Absent a backstop for the banksters, that racket can only go on for as long as indentured servants are more productive than free people.
it was a similar problem Southern slavery faced: with emerging mechanization, it just wasn’t particularly productive anymore. Paying some dude to ride next to, and whip, some other dude to drive a mechanized harvester faster, simply doesn’t provide good return on investment.
All “indentured servants” ever do, is the absolute minimum they can get away with. While someone working his own land, busts his rear end, since it, and the fruits it brings, will also be his tomorrow.
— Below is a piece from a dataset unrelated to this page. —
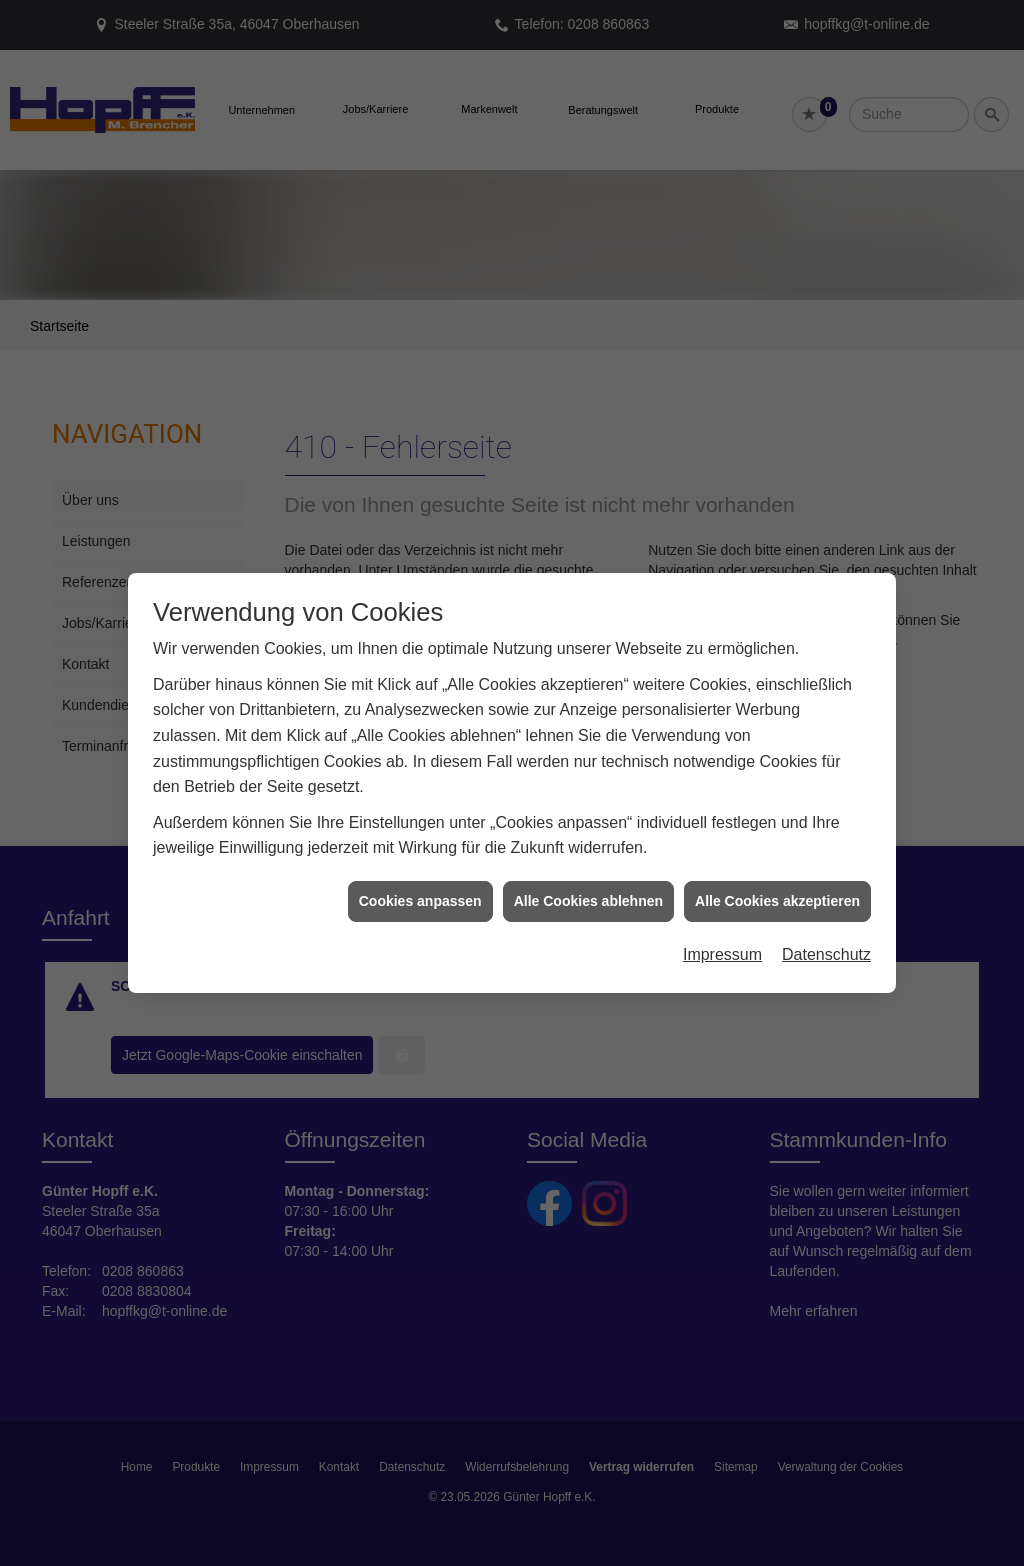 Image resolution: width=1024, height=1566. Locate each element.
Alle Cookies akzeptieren (777, 878)
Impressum (722, 931)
So, if the banks foreclosed and took over, they would never get back as much value from their servants, as they lent the farmer in the first place.
This is also the reason it wouldn’t be a problem for most non banksters if the US just gave up on the dollar and switched to a proper sound money system tomorrow. “Everyone” would go bankrupt, the banks would take it all, and then have nothing better to do with it than firesell it. Which is, of course, why the banksters and their well indoctrinated in-thrall sycophants, keep speaking of bankruptcy as if it’s some sort of bad thing. Which it, for most people, is not at all, as long as it affects everyone at once,. in one big bang of a reshuffle.
Regardless of statistics, it is obvious that the potential benefits of incremental technological progress are not reaching a wheel-spinning, debt-trapped public. This is the result of having an economic system conceived to control people (through the monetary and employment systems) rather than to release them from financial concerns to live their lives in their own way.